● Task requirements: From the entries below, reproduce exactly the line containing "need comfort, assurance and help", the line containing "medical and occupational", and every line in between, with nothing added.

(Beginning of Information provided)

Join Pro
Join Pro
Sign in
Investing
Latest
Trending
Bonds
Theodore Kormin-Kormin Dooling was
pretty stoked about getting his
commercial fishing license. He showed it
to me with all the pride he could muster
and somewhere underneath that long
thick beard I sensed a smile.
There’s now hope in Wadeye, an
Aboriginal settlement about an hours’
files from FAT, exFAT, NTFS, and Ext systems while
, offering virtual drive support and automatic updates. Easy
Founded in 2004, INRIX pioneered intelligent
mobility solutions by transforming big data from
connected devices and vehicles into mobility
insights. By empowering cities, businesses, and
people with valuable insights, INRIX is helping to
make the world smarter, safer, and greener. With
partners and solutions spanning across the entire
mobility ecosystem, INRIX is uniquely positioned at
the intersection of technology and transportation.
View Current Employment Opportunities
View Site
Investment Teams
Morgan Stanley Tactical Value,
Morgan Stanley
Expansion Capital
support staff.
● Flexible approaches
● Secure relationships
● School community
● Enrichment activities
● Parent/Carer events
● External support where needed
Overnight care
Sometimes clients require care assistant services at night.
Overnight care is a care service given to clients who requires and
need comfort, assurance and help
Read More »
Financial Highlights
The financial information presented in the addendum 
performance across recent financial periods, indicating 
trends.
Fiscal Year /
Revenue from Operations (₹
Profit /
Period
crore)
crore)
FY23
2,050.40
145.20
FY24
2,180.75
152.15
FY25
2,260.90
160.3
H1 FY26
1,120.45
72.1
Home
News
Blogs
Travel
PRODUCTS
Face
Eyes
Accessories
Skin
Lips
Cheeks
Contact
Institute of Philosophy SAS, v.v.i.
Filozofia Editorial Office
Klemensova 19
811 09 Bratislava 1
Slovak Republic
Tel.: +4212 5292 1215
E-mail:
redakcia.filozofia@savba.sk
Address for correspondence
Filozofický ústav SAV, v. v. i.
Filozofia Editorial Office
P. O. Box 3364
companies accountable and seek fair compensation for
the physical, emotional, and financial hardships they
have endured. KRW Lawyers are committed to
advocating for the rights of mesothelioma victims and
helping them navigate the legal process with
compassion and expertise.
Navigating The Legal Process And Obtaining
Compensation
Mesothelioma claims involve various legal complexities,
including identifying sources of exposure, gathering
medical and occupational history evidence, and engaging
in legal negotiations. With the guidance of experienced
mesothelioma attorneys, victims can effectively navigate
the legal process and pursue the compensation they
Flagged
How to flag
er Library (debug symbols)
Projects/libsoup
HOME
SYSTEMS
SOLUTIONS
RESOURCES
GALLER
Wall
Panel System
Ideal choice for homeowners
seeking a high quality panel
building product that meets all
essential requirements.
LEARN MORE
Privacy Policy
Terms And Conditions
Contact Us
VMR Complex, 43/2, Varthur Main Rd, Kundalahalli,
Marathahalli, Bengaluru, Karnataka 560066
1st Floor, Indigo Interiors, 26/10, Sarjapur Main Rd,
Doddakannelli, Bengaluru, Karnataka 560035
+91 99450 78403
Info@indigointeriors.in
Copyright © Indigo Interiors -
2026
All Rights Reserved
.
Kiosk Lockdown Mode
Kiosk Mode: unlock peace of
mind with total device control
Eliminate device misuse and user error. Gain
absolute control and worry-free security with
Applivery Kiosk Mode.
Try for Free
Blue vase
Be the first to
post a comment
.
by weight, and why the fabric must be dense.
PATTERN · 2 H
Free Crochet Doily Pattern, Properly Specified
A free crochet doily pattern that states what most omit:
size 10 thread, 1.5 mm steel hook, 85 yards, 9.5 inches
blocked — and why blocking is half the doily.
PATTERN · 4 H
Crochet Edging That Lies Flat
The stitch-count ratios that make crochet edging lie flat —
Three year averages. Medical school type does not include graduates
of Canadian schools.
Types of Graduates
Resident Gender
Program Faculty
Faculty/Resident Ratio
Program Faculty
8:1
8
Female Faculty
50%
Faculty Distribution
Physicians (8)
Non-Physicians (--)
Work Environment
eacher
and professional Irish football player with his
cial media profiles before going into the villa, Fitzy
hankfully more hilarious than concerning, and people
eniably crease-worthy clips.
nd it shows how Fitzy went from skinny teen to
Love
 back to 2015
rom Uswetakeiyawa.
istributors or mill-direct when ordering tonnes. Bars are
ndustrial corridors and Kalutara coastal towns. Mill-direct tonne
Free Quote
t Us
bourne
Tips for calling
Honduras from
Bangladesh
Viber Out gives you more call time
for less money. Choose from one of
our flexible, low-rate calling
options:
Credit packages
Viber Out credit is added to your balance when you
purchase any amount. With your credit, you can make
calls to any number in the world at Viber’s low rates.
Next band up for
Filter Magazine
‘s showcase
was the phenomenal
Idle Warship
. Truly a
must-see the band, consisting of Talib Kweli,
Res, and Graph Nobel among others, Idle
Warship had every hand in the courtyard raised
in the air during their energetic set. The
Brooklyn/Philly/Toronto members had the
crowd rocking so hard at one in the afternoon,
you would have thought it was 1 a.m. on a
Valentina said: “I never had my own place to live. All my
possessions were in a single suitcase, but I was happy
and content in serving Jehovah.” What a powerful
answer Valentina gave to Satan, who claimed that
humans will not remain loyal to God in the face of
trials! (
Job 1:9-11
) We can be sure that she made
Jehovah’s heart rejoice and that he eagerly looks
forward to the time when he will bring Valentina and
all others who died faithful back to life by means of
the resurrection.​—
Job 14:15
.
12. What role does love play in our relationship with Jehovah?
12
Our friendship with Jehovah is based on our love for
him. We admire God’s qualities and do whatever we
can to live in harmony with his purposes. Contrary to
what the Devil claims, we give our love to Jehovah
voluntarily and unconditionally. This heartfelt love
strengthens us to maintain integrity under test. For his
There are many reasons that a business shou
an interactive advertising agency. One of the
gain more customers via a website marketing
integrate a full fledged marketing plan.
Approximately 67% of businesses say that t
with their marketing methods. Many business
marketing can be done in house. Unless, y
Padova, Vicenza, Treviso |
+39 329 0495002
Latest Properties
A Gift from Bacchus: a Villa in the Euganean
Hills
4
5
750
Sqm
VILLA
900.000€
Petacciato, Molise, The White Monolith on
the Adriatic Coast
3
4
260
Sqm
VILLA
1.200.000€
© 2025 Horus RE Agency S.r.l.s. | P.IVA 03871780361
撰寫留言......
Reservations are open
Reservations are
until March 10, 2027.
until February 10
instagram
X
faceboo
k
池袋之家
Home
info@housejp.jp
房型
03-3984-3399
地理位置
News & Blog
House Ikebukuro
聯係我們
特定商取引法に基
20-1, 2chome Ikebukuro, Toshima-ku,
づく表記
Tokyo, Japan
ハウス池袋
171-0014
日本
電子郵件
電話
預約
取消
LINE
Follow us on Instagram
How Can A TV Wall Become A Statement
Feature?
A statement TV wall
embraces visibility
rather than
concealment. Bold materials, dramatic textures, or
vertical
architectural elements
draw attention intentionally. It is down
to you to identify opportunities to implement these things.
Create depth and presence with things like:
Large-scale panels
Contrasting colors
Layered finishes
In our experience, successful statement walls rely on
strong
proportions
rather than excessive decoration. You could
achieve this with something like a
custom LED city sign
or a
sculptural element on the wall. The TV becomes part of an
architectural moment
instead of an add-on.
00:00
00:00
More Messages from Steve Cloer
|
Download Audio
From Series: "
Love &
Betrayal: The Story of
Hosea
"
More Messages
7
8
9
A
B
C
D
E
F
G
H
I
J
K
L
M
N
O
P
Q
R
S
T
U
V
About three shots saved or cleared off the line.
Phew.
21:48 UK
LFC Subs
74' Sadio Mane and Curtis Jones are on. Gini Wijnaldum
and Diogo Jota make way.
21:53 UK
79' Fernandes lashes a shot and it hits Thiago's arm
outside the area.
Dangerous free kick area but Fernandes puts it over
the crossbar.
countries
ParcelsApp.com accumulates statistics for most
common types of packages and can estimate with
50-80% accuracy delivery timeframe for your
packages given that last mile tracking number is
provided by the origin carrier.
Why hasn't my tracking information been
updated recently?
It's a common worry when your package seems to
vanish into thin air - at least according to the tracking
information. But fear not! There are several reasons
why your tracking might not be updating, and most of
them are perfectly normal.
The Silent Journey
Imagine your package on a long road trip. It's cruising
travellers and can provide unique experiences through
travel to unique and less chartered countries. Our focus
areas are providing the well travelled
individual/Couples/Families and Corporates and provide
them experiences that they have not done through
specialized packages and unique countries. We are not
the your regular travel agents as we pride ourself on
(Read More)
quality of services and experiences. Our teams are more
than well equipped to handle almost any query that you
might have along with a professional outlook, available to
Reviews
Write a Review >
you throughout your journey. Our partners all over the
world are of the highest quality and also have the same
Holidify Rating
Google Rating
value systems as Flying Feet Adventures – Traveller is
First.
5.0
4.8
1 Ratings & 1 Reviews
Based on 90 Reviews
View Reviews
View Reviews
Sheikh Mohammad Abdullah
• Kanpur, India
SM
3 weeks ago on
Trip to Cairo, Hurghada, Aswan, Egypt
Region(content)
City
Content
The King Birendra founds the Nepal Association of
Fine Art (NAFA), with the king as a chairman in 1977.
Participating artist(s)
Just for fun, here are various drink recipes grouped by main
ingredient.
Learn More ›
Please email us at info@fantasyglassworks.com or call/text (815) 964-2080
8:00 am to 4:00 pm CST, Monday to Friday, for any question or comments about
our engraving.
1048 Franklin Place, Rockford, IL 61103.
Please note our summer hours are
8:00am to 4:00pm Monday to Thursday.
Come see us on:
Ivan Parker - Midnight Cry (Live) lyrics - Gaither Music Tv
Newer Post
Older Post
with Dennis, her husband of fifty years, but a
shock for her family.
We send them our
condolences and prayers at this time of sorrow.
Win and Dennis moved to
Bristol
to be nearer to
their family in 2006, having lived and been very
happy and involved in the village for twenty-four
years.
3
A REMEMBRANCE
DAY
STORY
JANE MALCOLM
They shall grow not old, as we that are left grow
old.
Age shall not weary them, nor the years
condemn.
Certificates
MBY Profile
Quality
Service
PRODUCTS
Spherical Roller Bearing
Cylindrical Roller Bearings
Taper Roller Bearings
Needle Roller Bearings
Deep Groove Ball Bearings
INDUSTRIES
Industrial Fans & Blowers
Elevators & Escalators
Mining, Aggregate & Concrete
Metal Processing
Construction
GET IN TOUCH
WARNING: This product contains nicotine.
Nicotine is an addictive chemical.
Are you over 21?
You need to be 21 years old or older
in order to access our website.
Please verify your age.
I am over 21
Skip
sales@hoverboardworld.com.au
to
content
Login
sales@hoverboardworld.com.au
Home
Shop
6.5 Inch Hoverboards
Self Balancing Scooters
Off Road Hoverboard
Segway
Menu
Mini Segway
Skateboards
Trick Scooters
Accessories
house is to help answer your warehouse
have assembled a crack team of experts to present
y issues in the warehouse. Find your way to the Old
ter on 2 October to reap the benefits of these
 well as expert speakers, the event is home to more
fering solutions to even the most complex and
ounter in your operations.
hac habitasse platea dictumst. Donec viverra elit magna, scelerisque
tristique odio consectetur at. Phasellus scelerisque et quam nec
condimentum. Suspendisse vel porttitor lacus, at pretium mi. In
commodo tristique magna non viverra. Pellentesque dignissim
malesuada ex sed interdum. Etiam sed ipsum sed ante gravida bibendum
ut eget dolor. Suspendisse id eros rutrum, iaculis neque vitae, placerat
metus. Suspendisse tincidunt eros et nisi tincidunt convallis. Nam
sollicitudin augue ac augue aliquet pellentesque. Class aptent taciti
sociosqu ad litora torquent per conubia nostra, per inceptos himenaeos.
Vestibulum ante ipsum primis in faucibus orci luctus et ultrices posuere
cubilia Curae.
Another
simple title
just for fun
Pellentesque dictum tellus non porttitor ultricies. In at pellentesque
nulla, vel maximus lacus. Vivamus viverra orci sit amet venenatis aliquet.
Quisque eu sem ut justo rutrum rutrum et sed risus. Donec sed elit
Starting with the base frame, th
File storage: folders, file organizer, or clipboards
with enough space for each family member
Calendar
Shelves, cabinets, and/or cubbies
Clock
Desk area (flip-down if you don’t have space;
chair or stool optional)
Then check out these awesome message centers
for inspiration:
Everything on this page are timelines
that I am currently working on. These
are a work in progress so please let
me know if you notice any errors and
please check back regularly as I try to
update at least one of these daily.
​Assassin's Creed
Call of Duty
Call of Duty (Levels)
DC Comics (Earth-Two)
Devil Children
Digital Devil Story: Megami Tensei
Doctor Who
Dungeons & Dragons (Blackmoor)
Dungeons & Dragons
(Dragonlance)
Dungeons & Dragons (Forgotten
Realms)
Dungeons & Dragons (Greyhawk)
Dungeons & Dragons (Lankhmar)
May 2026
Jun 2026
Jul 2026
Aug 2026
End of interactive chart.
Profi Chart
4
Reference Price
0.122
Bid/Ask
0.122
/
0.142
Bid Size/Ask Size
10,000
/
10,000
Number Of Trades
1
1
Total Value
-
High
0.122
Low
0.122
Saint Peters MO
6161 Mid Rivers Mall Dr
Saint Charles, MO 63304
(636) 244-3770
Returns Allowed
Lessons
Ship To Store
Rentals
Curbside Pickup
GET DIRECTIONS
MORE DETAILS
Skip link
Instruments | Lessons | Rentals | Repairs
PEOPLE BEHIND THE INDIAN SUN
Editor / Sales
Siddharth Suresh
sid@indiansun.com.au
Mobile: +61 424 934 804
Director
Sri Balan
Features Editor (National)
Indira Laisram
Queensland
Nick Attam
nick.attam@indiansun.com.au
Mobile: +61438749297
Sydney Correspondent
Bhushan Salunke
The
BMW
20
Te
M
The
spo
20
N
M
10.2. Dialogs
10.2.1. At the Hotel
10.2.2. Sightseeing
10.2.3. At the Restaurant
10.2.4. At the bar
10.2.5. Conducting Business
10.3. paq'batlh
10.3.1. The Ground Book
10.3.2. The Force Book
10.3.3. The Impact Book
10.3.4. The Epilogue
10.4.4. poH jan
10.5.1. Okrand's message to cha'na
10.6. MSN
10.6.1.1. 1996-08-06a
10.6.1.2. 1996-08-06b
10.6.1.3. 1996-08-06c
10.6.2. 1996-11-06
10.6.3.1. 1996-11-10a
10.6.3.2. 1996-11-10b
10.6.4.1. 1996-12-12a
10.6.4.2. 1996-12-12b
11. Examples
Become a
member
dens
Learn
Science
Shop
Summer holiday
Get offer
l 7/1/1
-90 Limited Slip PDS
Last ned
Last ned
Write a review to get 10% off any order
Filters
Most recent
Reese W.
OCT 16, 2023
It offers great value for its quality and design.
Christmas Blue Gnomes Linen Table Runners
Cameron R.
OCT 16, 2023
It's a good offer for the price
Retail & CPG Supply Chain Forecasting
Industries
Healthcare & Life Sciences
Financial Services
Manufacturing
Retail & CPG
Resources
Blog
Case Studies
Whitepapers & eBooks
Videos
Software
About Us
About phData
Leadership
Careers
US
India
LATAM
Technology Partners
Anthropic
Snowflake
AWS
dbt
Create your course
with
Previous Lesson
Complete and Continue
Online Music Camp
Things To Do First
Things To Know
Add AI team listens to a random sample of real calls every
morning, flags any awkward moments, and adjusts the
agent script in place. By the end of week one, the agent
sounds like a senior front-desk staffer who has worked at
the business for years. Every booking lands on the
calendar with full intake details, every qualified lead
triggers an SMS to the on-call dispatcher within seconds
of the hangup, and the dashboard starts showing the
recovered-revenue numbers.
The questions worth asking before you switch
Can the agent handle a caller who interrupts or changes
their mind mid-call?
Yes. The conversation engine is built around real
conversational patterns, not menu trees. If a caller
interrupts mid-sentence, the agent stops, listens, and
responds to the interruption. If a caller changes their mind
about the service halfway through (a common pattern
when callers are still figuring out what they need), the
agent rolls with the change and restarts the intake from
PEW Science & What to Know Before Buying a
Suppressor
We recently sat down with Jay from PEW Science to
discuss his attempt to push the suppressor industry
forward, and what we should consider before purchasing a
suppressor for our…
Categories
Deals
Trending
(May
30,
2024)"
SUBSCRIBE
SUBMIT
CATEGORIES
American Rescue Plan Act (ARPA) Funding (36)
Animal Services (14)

(End of Information provided)

● Exercise answer:
need comfort, assurance and help
Read More »
Financial Highlights
The financial information presented in the addendum 
performance across recent financial periods, indicating 
trends.
Fiscal Year /
Revenue from Operations (₹
Profit /
Period
crore)
crore)
FY23
2,050.40
145.20
FY24
2,180.75
152.15
FY25
2,260.90
160.3
H1 FY26
1,120.45
72.1
Home
News
Blogs
Travel
PRODUCTS
Face
Eyes
Accessories
Skin
Lips
Cheeks
Contact
Institute of Philosophy SAS, v.v.i.
Filozofia Editorial Office
Klemensova 19
811 09 Bratislava 1
Slovak Republic
Tel.: +4212 5292 1215
E-mail:
redakcia.filozofia@savba.sk
Address for correspondence
Filozofický ústav SAV, v. v. i.
Filozofia Editorial Office
P. O. Box 3364
companies accountable and seek fair compensation for
the physical, emotional, and financial hardships they
have endured. KRW Lawyers are committed to
advocating for the rights of mesothelioma victims and
helping them navigate the legal process with
compassion and expertise.
Navigating The Legal Process And Obtaining
Compensation
Mesothelioma claims involve various legal complexities,
including identifying sources of exposure, gathering
medical and occupational history evidence, and engaging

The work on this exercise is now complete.